The chamber announced that the Georgia Chamber Foundation’s 2023 Economic Competitiveness Redbook, a compilation of facts and figures that detail the state’s economic statistics compared with other states, is now available. The impetus for the publication, its introduction states, is “the need for a more strategic and data-driven approach to solving our most significant challenges.”

Information chronicled in Economic Competitiveness Redbook was echoed by speakers throughout the morning, noting especially that Georgia had been named the top state in which to do business for an unprecedented ninth year in a row.

“Our state has experienced incredible growth over the last few years and remained resilient through ever-evolving conditions….and sustained another record year of economic development in fiscal year 2022 with $21.2 billion in investments and 51,132 jobs from 358 projects,” the Georgia Chamber Foundation book states, adding, “With this extraordinary growth comes new challenges that are more complex than we have previously faced, including addressing our workforce shortages and building long-term talent pipelines, developing infrastructure of the future, and creating a more dynamic, diverse economy. These three areas of focus serve as the Georgia Chamber’s priorities to build the New Georgia Economy.”

Leading the lineup of speakers was Atlanta Mayor Andre Dickens, who said he brought exciting news about Georgia’s capital city and economic engine for the state. “Atlanta currently has its highest bond rating ever and its largest reserves ever,” Dickens said. He also noted that Forbes has again named Atlanta among the nation’s best metropolitan areas for business and careers. Dickens acknowledged that crime is an issue the city continues to address but noted that crime against people is down.

The keynote speaker, Gov. Brian Kemp, said one of Georgia’s strengths is that its economy is built on both a variety of major corporations and a strong network of small businesses. “Some states depend on two or three major industries and if one of them fails huge numbers of people in that state are out of work. Well, they can come to Georgia; we have lots of high-quality jobs available,” Kemp said.

In fact, the governor added, one of the state’s biggest problems is filling its excess job vacancies. “It’s a nice problem to have,” he said, “but we need to find ways to bring Georgians who aren’t working back into the workforce.”
Kemp said the state is helping young Georgians get training and education beyond high school whether academic or technical training and “get out with little or no debt.”

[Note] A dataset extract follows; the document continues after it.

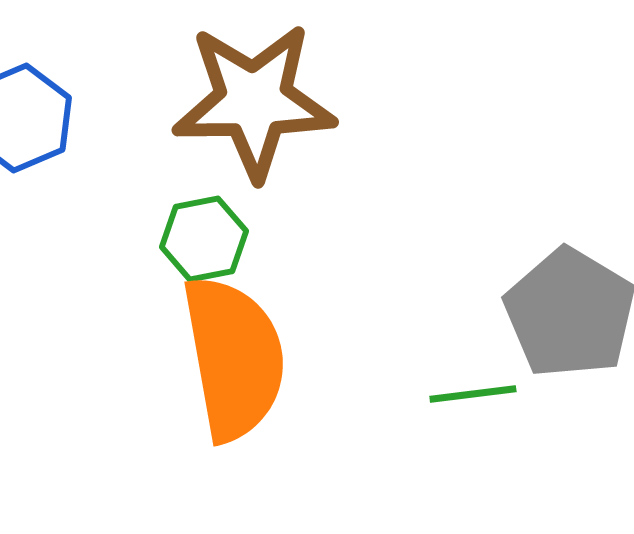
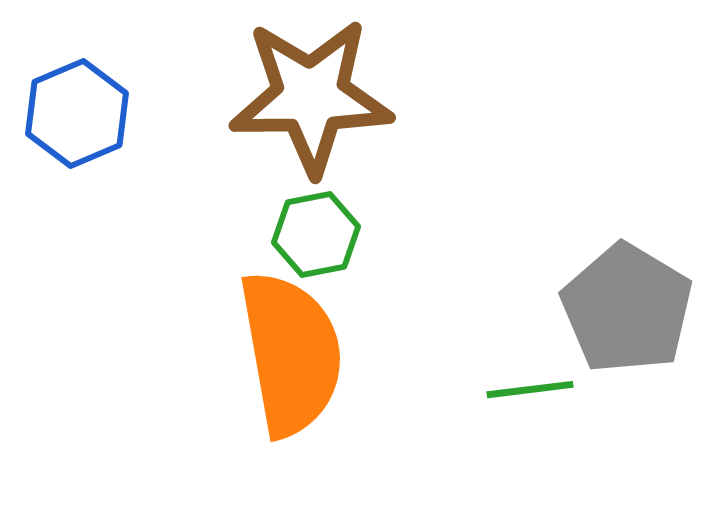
green hexagon: (204, 239) -> (316, 235), moved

He acknowledged that creating a high quality of life means not only jobs that pay well but also affordable housing. “We want people to be able to live in the communities where they work,” he said.

Inflation is still squeezing consumers, Kemp said, adding that Georgia has been trying to help its residents with a conservative approach to management of the state’s financial resources. “Some states that find themselves with a budget surplus start new programs and often have to discontinue those programs after a year or two. In Georgia we return the money to the hard-working people who earned it with tax refunds, gasoline tax reductions and other measures.”

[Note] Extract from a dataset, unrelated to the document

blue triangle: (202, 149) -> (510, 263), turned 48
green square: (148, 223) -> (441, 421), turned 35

He said the state is working on a property tax relief grant for property owners who have seen their property taxes soar in recent years. “These measures not only help individuals but the also keep the state’s economy moving forward.”

Kemp also announced a $2.5 billion QCells investment that is coming to Georgia. “We weren’t ready to announce this but apparently there are people in Washington who leaked the information. Fortunately, that didn’t ruin the deal for us,” he said.